What needs to be done:
Wherever "Kęty" occurs in the entries, copy the line that holds it.

[[ Data for this exercise open ]]

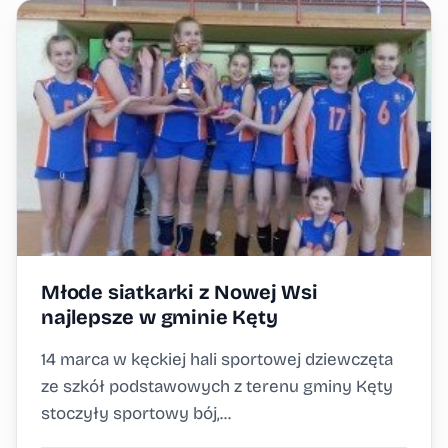
Młode siatkarki z Nowej Wsi
najlepsze w gminie Kęty
14 marca w kęckiej hali sportowej dziewczęta
ze szkół podstawowych z terenu gminy Kęty
stoczyły sportowy bój,...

[[ Data for this exercise closed ]]

Solution to this exercise:
najlepsze w gminie Kęty
ze szkół podstawowych z terenu gminy Kęty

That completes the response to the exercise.